O que ficou evidente é que existe um grupo de funcionários que vem se perpetuando dentro da Dataprev graças a elaboração de estudos técnicos para compras de bens e serviços de informática, que agem de acordo com os interesses de diretorias que estiverem no poder, no comandando a Dataprev. E não importa o viés ideológico delas. Desde que continuem na “crista da onda”, mandando e atuando na sombra em favor dos seus “parceiros comerciais”, pouco importa se a direção é do PT, do MDB ou do Governo Bolsonaro.

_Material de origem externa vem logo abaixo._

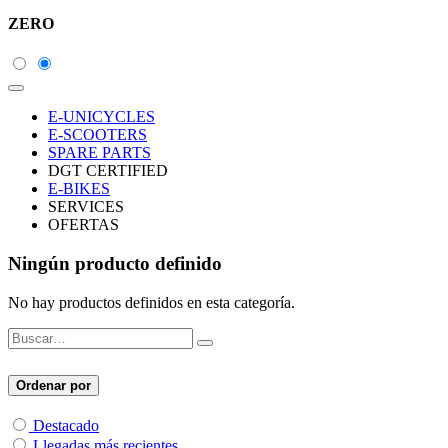
ZERO
E-UNICYCLES
E-SCOOTERS
SPARE PARTS
DGT CERTIFIED
E-BIKES
SERVICES
OFERTAS
Ningún producto definido
No hay productos definidos en esta categoría.
Ordenar por
Destacado
Llegadas más recientes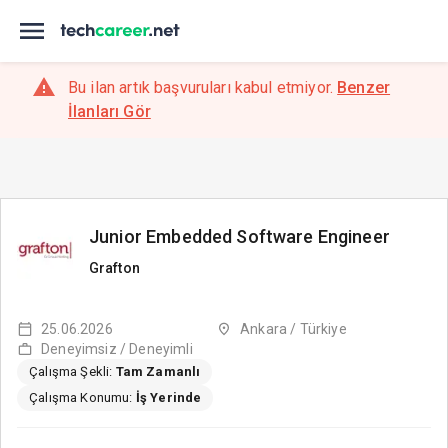
Bu ilan artık başvuruları kabul etmiyor.
Benzer
İlanları Gör
Junior Embedded Software Engineer
Grafton
25.06.2026
Ankara / Türkiye
Deneyimsiz / Deneyimli
Çalışma Şekli:
Tam Zamanlı
Çalışma Konumu:
İş Yerinde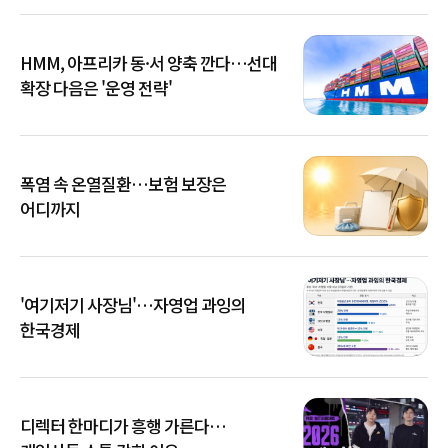
HMM, 아프리카 동·서 양축 깐다…선대
확장 다음은 '운영 전략'
폭염 속 온열질환…보험 보장은
어디까지
'여기저기 사장님'…자영업 과잉의
한국경제
디렉터 한마디가 흥행 가른다…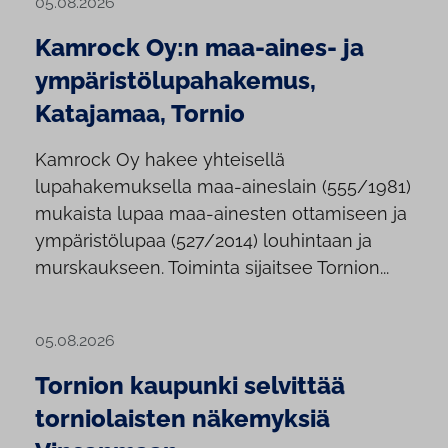
05.08.2026
Kamrock Oy:n maa-aines- ja
ympäristölupahakemus,
Katajamaa, Tornio
Kamrock Oy hakee yhteisellä
lupahakemuksella maa-aineslain (555/1981)
mukaista lupaa maa-ainesten ottamiseen ja
ympäristölupaa (527/2014) louhintaan ja
murskaukseen. Toiminta sijaitsee Tornion...
05.08.2026
Tornion kaupunki selvittää
torniolaisten näkemyksiä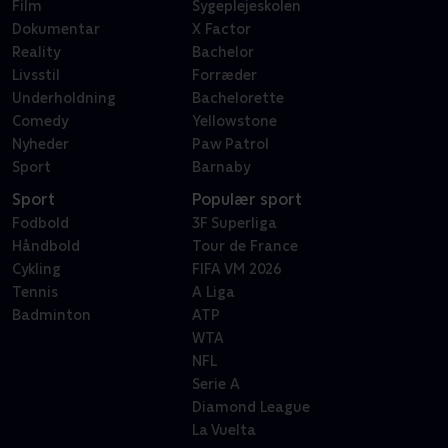
Film
Sygeplejeskolen
Dokumentar
X Factor
Reality
Bachelor
Livsstil
Forræder
Underholdning
Bachelorette
Comedy
Yellowstone
Nyheder
Paw Patrol
Sport
Barnaby
Sport
Populær sport
Fodbold
3F Superliga
Håndbold
Tour de France
Cykling
FIFA VM 2026
Tennis
A Liga
Badminton
ATP
WTA
NFL
Serie A
Diamond League
La Vuelta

Antonio Hobmeir entrou para a Dataprev em abril de 2013, oriundo do Ministério do Turismo. Na época quem comandava a Dataprev era Rodrigo Assumpção e o Governo do PT. A versão Linux de sistema Operacional da Red Hat já estava implantada na empresa quando ele chegou, pois ocorreu após a primeira compra em 2011. O contrato na época foi assinado com a empresa Ação Informática. Hobmeir foi crescendo dentro da empresa graças ao apoio que ganhou do então Diretor de Tecnologia e Operações, Daniel Darlen. O mesmo que hoje atua como Diretor de Relações Governamentais da Oracle.
Independentemente de governos, Hobmeir sempre ocupou cargos de destaque na estatal, mostrando sua capacidade de sobreviver internamente graças ao bom relacionamento com as chefias imediatas e um conhecimento profundo das estratégias que a empresa adotou em todo o período.
Foi Assessor na Superintendência de Operações (2013;2014); Gerente de Departamento de Gestão de Serviços de TIC (2014/2015); Superintendente de Arquitetura e Serviços de Infraestrutura de TIC (2015/2017); Assessor da Presidência (2017/2018); Assessor da Diretoria de Tecnologia e Operações (2018/2019); ficou quatro meses ainda em 2019 como Superintendente de Produtos e Serviços de Infraestrutura; Superintendente de Arquitetura e Serviços de Infraestrutura (2019/2022).
Hoje Antonio Hobmeir virou Diretor de Tecnologia e Operações da Dataprev. E desde que assumiu essa diretoria, o contrato de R$ 11 milhões assinado em 2019 por Christiane Edington já sofreu um reajuste. Agora alcançou a quantia de R$ 15 milhões. Detalhe, o contrato assinado por ele logo que assumiu a DIT ocorreu apenas 30 dias depois da queda do seu antecessor Gustavo Sanches.
O mesmo que internamente defendeu a tese de que o funcionário José Claudio não merecia receber uma pena de justa causa pelo processo de compra do SUSE e se negou assinar um novo aditivo ao contrato Red Hat de Christiane, sob alegação de que a empresa deveria apostar na versão mais barata que contratou com a SUSE.
*Esse assunto ainda deverá voltar em nova reportagem, à medida que novas informações estão surgindo.